DEATH.
[DEATH.
BIRDS OF PREY.—(THE RAPTORES). ]
It was one of my saddest hours when, seeking in nature a refuge from the thoughts of the age, I for the first time encountered the head of the viper. This occurred in a valuable museum of anatomical imitations. The head, marvellously imitated and enormously enlarged, so as to remind one of the tiger's and the jaguar's, exposed in its horrible form a something still more horrible. You seized at once the delicate, infinite, fearfully prescient precautions by which the deadly machine is so potently armed. Not only is it provided with numerous keen-edged teeth; not only are these teeth supplied with an ingenious reservoir of poison which slays immediately; but their extreme fineness, which renders them liable to fracture, is compensated by an advantage that perhaps no other animal possesses; namely, a magazine of supernumerary teeth, to supply at need the place of any accidentally broken. Oh, what provision for killing! What precautions that the victim shall not escape! What love for this horrible creature! I stood by it scandalized, if I may so speak, and with a sick soul. Nature, the great mother, by whose side I had taken refuge, shocked me with a maternity so cruelly impartial.
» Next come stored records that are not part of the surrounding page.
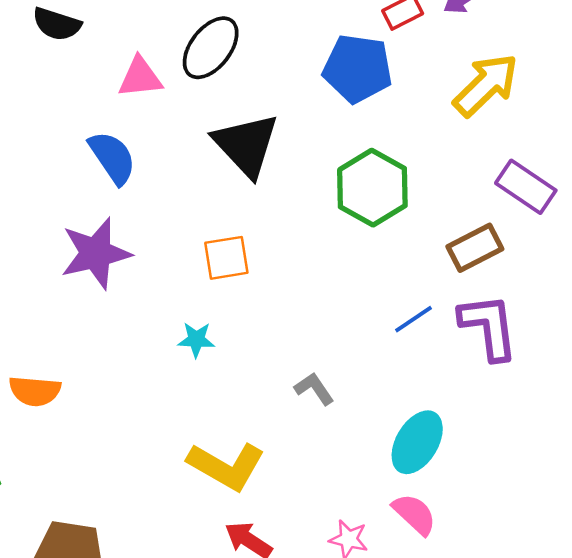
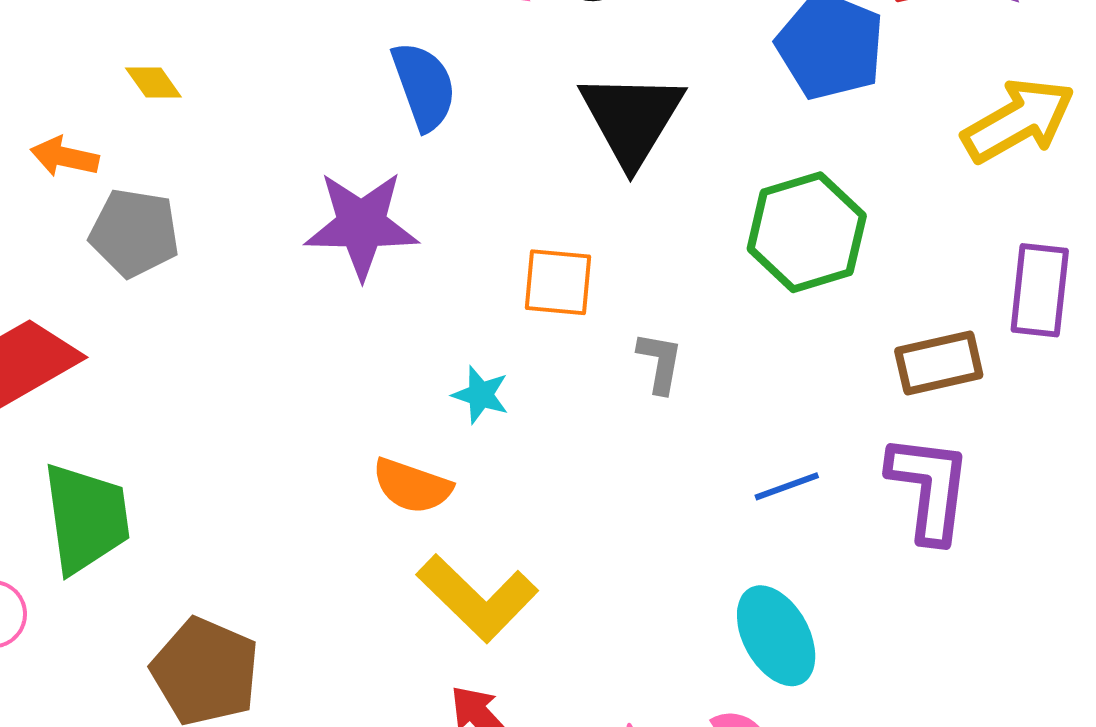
purple rectangle: (526, 187) -> (1040, 290), turned 48
blue line: (414, 319) -> (787, 486), moved
gray L-shape: (314, 389) -> (660, 362), moved, turned 30
orange semicircle: (35, 391) -> (412, 486), moved
cyan ellipse: (417, 442) -> (776, 636), turned -74

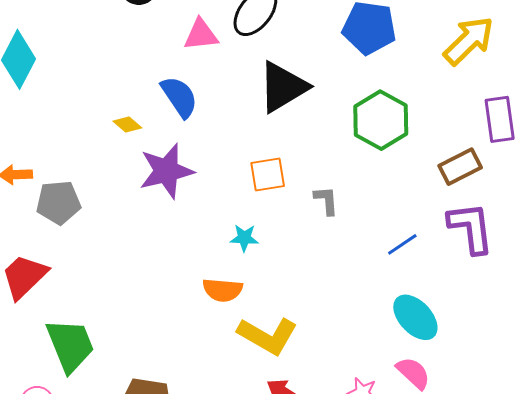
yellow diamond: (153, 82) -> (127, 124), moved
black triangle: (632, 118) -> (283, 87), turned 42

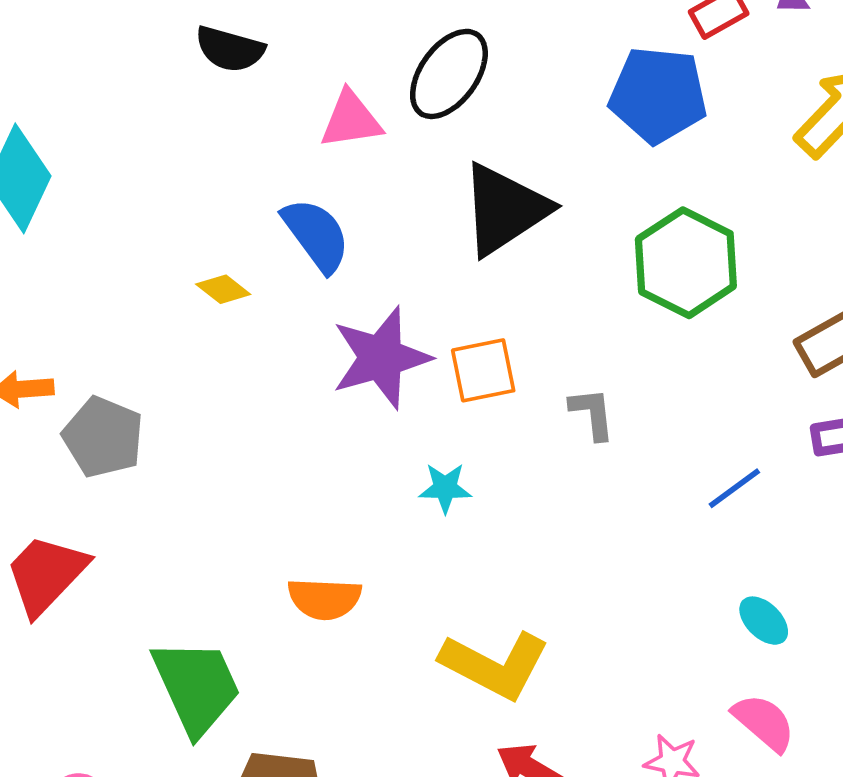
purple star: (166, 171) -> (381, 358), moved
gray pentagon: (59, 203) -> (103, 437), turned 30
orange semicircle: (223, 290) -> (324, 599), moved
cyan ellipse: (415, 317) -> (764, 621), size x0.6
green trapezoid: (70, 345) -> (196, 687), moved

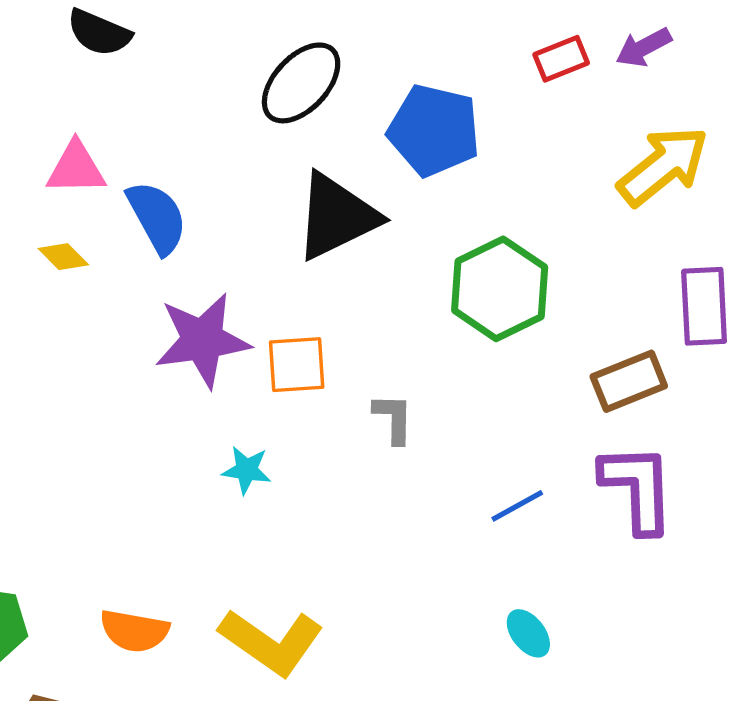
blue pentagon: (658, 95) -> (434, 130), moved
pink triangle: (351, 120) -> (76, 168), moved
orange semicircle: (324, 599) -> (134, 631), moved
Gloomily I walked away, bearing on my heart a darker shadow than rested on the day itself, one of the sternest in winter. I had come forth like a child; I returned home like an orphan, feeling the notion of a Providence dying away within me.
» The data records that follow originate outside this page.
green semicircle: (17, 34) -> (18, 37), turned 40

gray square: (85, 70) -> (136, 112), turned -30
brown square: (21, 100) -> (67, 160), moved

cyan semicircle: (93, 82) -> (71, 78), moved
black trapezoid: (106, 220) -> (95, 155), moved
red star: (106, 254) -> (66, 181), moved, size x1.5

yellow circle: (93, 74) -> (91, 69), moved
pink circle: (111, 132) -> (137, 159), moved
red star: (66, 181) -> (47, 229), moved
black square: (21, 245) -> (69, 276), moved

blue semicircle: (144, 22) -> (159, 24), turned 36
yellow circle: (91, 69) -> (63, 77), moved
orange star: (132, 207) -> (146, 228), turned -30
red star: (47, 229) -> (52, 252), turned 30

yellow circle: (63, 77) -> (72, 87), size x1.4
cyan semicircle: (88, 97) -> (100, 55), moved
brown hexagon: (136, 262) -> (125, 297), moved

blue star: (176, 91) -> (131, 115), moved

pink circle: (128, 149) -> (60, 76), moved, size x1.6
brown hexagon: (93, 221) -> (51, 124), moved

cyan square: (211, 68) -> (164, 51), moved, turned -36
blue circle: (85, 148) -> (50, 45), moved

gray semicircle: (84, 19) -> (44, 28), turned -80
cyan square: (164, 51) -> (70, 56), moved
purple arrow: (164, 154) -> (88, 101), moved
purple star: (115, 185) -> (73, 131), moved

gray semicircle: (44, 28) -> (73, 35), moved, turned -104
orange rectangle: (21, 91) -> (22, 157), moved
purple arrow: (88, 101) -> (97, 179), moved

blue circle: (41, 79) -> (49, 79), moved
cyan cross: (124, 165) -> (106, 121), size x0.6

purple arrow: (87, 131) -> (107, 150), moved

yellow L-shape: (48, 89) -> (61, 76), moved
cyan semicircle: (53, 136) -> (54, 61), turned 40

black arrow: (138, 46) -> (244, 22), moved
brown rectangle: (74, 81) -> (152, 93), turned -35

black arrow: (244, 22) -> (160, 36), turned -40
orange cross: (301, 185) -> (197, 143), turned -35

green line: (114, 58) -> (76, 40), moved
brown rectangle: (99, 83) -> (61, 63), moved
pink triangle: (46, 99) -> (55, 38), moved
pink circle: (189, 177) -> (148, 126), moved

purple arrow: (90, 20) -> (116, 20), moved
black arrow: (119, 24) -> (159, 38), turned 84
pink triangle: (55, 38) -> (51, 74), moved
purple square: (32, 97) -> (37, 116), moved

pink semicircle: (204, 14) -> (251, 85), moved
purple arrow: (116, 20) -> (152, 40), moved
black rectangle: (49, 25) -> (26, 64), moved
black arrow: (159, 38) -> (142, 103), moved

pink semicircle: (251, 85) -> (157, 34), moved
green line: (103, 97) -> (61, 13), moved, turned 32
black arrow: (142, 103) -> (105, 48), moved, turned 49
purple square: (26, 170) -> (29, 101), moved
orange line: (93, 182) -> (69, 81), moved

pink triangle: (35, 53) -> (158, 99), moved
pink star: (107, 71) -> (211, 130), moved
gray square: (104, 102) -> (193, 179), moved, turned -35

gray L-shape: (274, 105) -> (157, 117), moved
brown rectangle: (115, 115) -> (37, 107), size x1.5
Our impressions are not less painful when we see in our galleries the endless series of birds of prey, prowlers by day and night, frightful masks of birds, phantoms which terrify the day itself. One is powerfully affected by observing their cruel weapons; I do not refer to those terrible beaks which kill with a blow, but those talons, those sharpened saws, those instruments of torture which fix the shuddering prey, protract the last keen pangs and the agony of suffering.